Home

Awesome

Literate jq+shell Programming with jqmd

jqmd is a tool for writing well-documented, complex manipulations of YAML or JSON data structures using bash scripting and jq. It allows you to mix both kinds of code -- plus snippets of YAML or JSON data! -- within one or more markdown documents, making it easier to write scripts that do complex things like generate docker-compose configurations or manipulate serialized Wordpress options.

jqmd is implemented as an extension of mdsh, which means you can extend it to process additional kinds of code blocks by defining functions inside your shell @mdsh blocks. But you do not need to install mdsh, and you can use jqmd --compile to make distributable scripts that don't require jqmd or mdsh.

Contents

<!-- toc --> <!-- tocstop -->

Installation

If you have basher on your system, you can install jqmd with basher install bashup/jqmd; otherwise, just download the jqmd executable, chmod +x it, and put it in a directory on your PATH.

Usage

Running jqmd some-document.md args... will read and interpret unindented, triple-backquote fenced code blocks from some-document.md, according to the language listed on the block:

(As with mdsh, you can extend the above list by defining appropriate hook functions in shell @mdsh blocks; see the section below on "Supporting Additional Languages" for more info.)

Once all blocks have been executed or added to the filter pipeline, jq is run on standard input with the built-up filter pipeline, if any. (If the filtering pipeline is empty, jq is not run.) Filter pipeline elements are automatically separated with |, so you should not include a | at the beginning or end of your jq blocks or APPLY / FILTER code.

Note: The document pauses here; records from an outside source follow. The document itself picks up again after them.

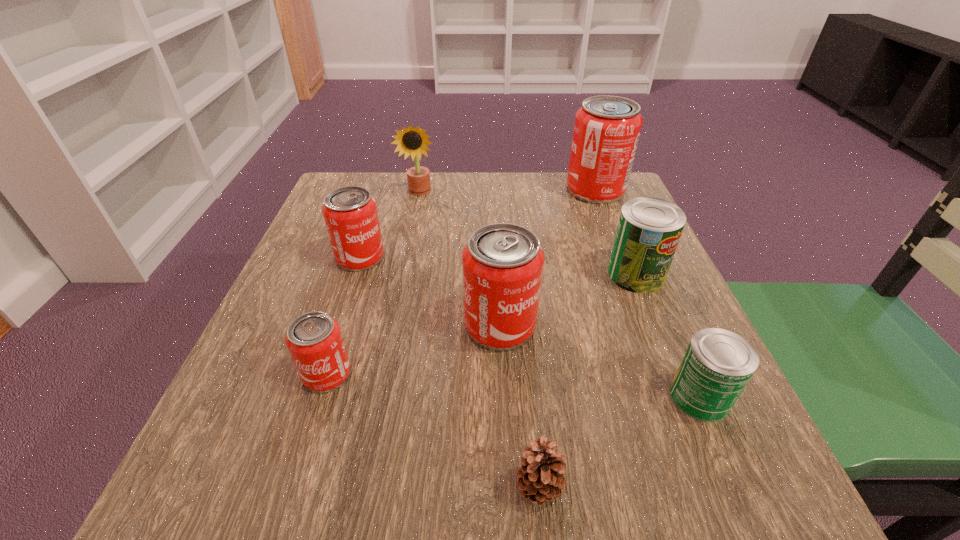 This screenshot has height=540, width=960. Identify the location of the biggest red can. (606, 132).

I want to click on the farthest red can, so coord(606,132).

Where is `sunflower`? The image size is (960, 540). sunflower is located at coordinates (413, 141).

Where is `the third red can from left to right`? The height and width of the screenshot is (540, 960). the third red can from left to right is located at coordinates (502, 263).

Find the location of `the fifth shortest can`. the fifth shortest can is located at coordinates (502, 263).

This screenshot has height=540, width=960. What are the coordinates of `the third biggest red can` in the screenshot? It's located at (350, 213).

Where is `the farther green can`? the farther green can is located at coordinates (649, 229).

Locate an element on the screen. Image resolution: width=960 pixels, height=540 pixels. the nearest red can is located at coordinates (314, 340).

Locate an element on the screen. This screenshot has width=960, height=540. the nearer green can is located at coordinates (717, 365).

Where is `the nearest object`? The height and width of the screenshot is (540, 960). the nearest object is located at coordinates (541, 478). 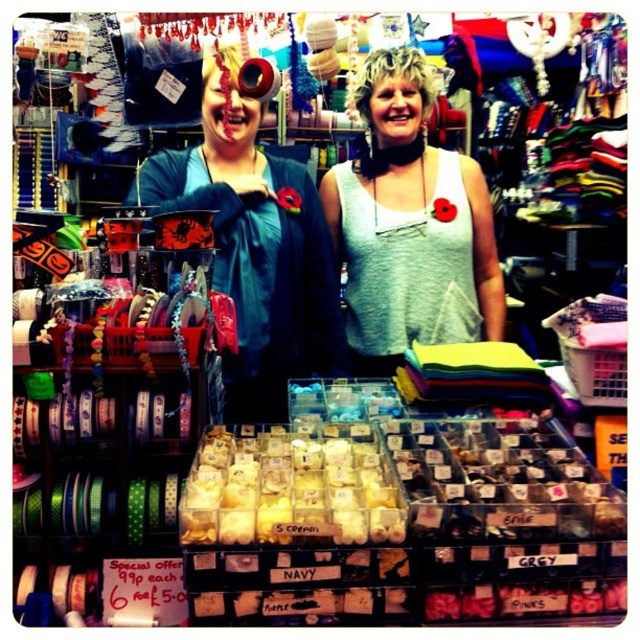 Can you confirm if blue fabric at center is bigger than gray cotton tank top at center?

Yes, blue fabric at center is bigger than gray cotton tank top at center.

Who is positioned more to the right, blue fabric at center or gray cotton tank top at center?

Positioned to the right is gray cotton tank top at center.

At what (x,y) coordinates should I click in order to perform the action: click on blue fabric at center. Please return your answer as a coordinate pair (x, y). Looking at the image, I should click on (406, 228).

Locate an element on the screen. This screenshot has width=640, height=640. blue fabric at center is located at coordinates (406, 228). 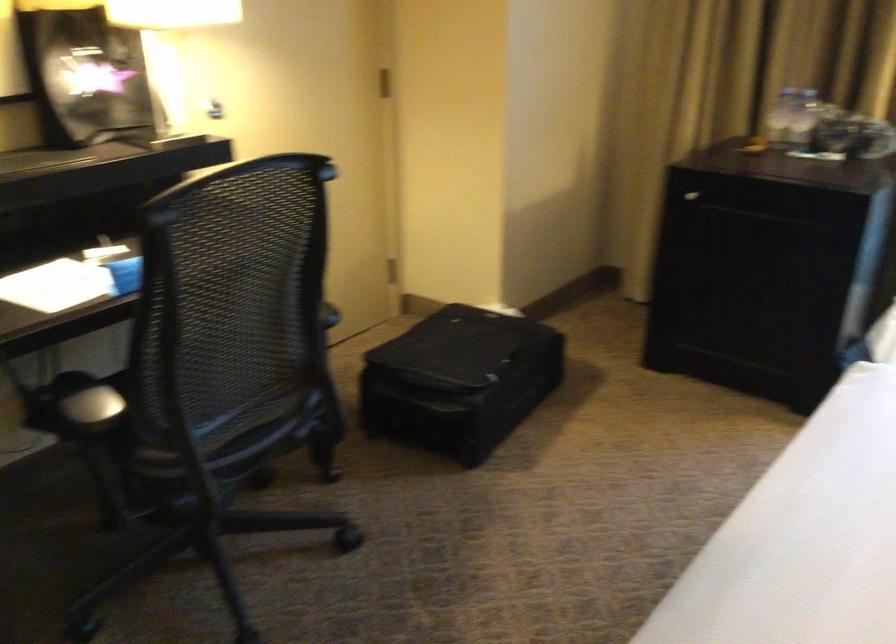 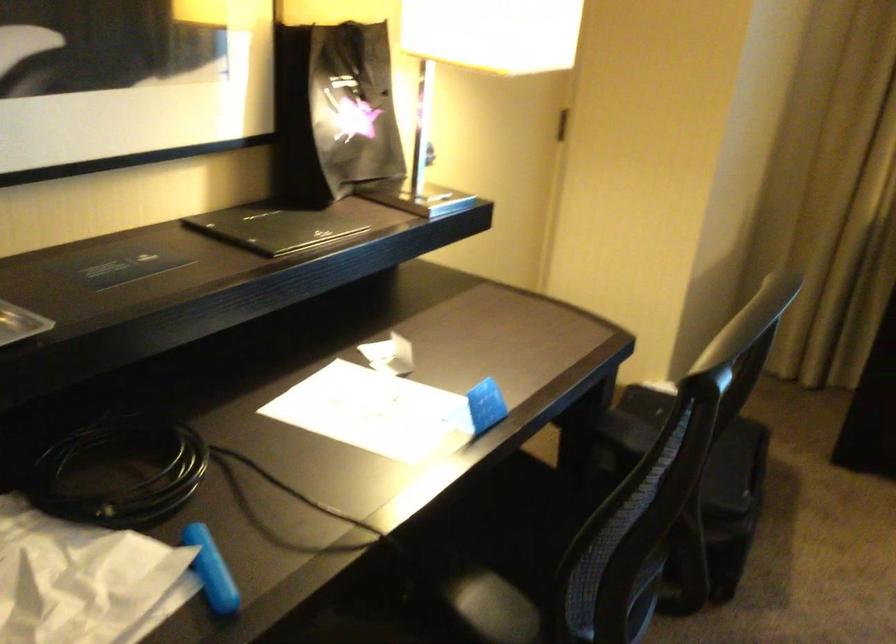 Locate, in the second image, the point that corresponds to point (453, 480) in the first image.

(709, 618) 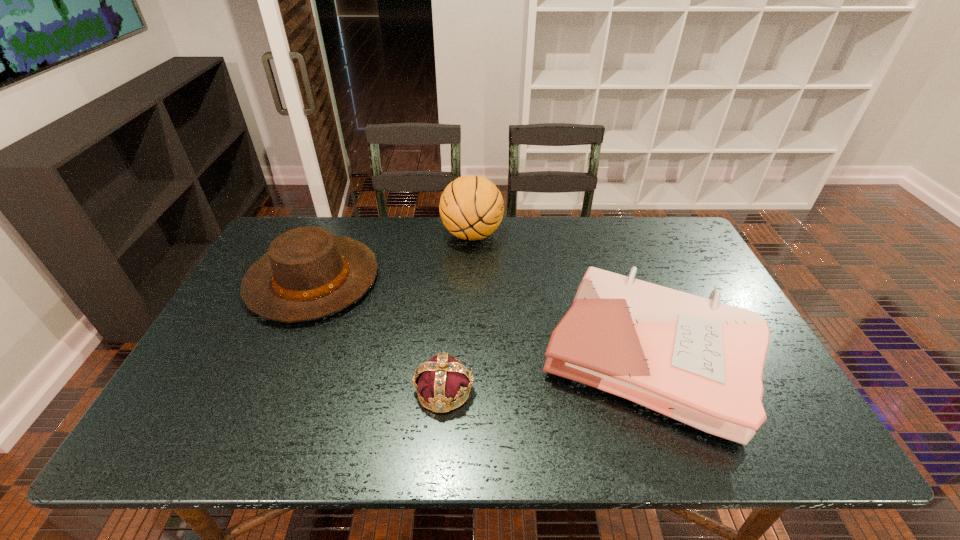 Locate an element on the screen. free area in between the rightmost object and the cowboy hat is located at coordinates (481, 318).

You are a GUI agent. You are given a task and a screenshot of the screen. Output one action in this format:
    pyautogui.click(x=<x>, y=<y>)
    Task: Click on the vacant area that lies between the phonebook and the crown
    This screenshot has height=540, width=960.
    Given the screenshot: What is the action you would take?
    pyautogui.click(x=546, y=374)

Locate an element on the screen. This screenshot has width=960, height=540. object that is the closest one to the basketball is located at coordinates (308, 273).

This screenshot has height=540, width=960. I want to click on the closest object to the rightmost object, so click(441, 380).

Where is `free space that satisfies the following two spatial constraints: 1. on the surface of the phonebook near the brand logo; 2. on the right side of the tallest object`? free space that satisfies the following two spatial constraints: 1. on the surface of the phonebook near the brand logo; 2. on the right side of the tallest object is located at coordinates (469, 356). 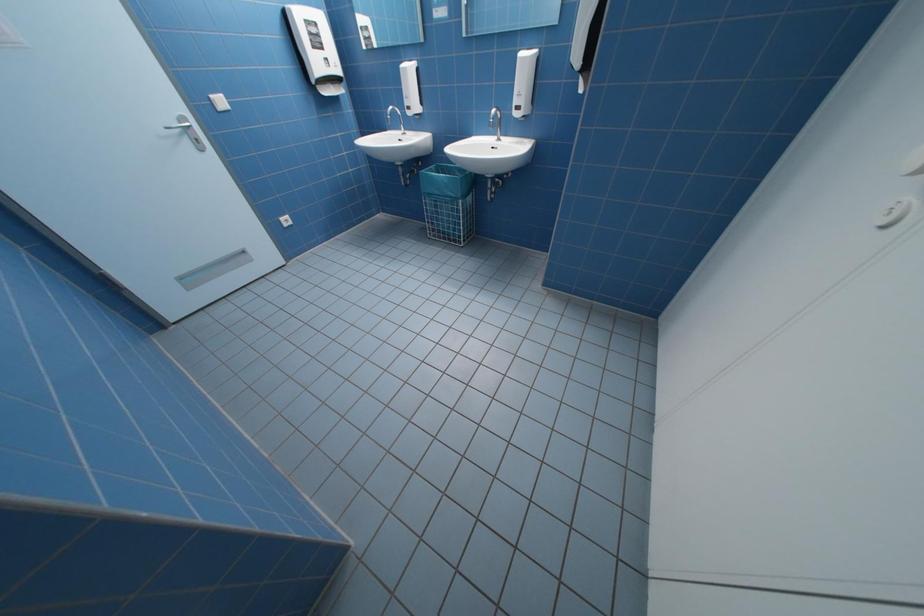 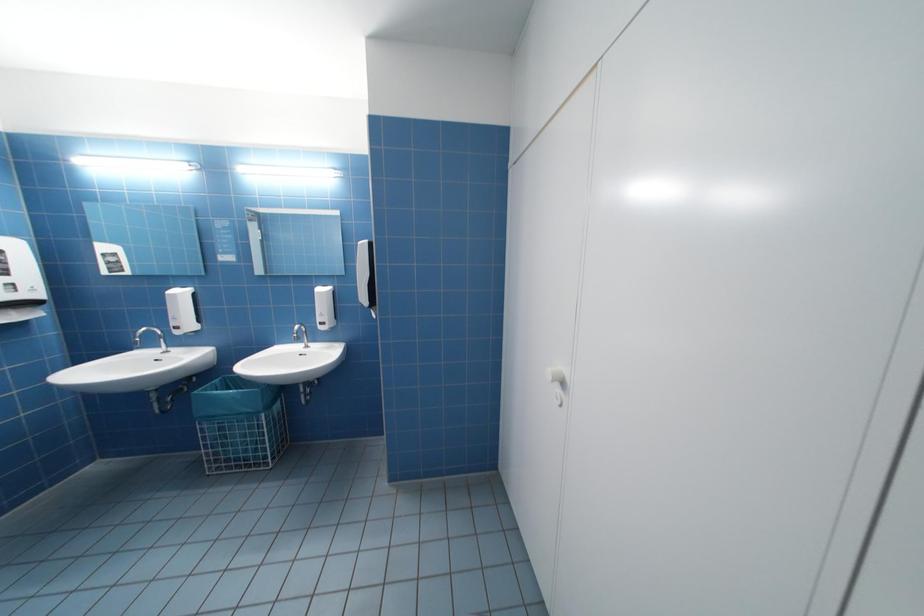 The images are taken continuously from a first-person perspective. In which direction is your viewpoint rotating?

The camera rotated toward right-up. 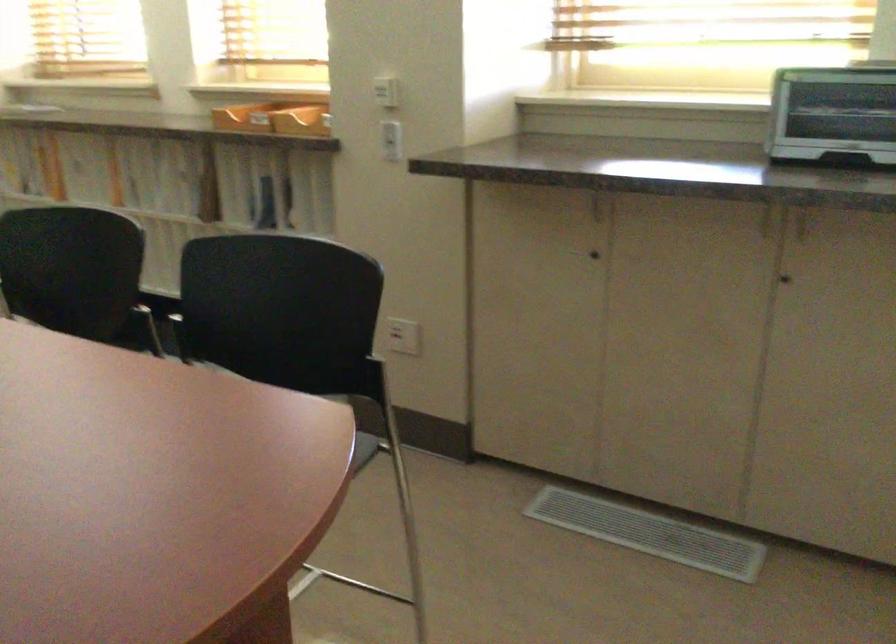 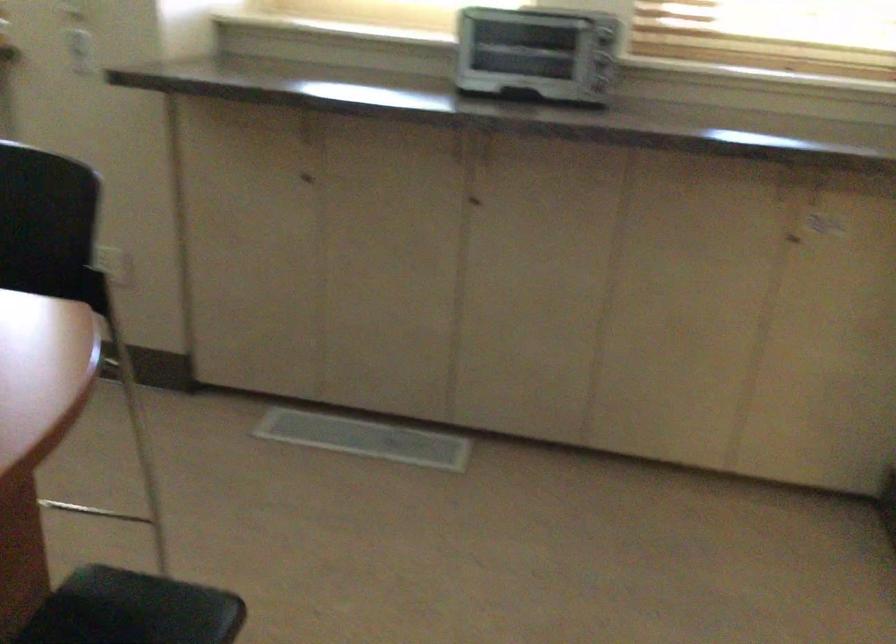 Question: The first image is from the beginning of the video and the second image is from the end. How did the camera likely rotate when shooting the video?

Choices:
 (A) Left
 (B) Right
 (C) Up
 (D) Down

Answer: (B)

As with mdsh, you can optionally make a markdown file directly executable by giving it a shebang line such as #!/usr/bin/env jqmd, or use a shelldown header to make it executable, sourceable, and pretty. :) A sample shelldown header for jqmd might look like:

#!/usr/bin/env bash
: '
<!-- ex: set ft=markdown : '; eval "$(jqmd --eval "$BASH_SOURCE")" # -->

# My Awesome Script

...markdown and code start here...

Also as with mdsh, you can run jqmd --compile to output a bash version of your script, with no external dependencies (other than jq and maybe yaml2json or PyYAML). jqmd --compile and jqmd --eval both inject the necessary jqmd runtime functions into the script so that it will work on systems without jqmd installed. (Note that unless your script uses the YAML or yaml2json functions at runtime, your script's users will not need it installed.)

(If you'd like more information on compiling, sourcing, and shelldown headers, feel free to have a look at the mdsh docs!)

Data Merging

In a jqmd program, one is often incrementally defining some sort of data structure (such as, e.g. a docker-compose project specification, or a set of Wordpress options). While jq expressions can be used directly to manipulate such a data structure, a more intuitive way to express such data structures is as a series of JSON or YAML blocks that are combined in some way. For this reason, jqmd defines an intuitive data structure merging function to apply such data blocks to an existing data structure. This merging function is exposed to jqmd programs as jqmd::data($data), and is used by default to merge JSON and YAML data. The merge algorithm is as follows:

For most programs, this algorithm is sufficient to do most incremental data structure creation. If you have different needs, however, you can define a jqmd_data function of your own: JSON and YAML data are wrapped with a call to jqmd_data, but the default jqmd_data just calls jqmd::data.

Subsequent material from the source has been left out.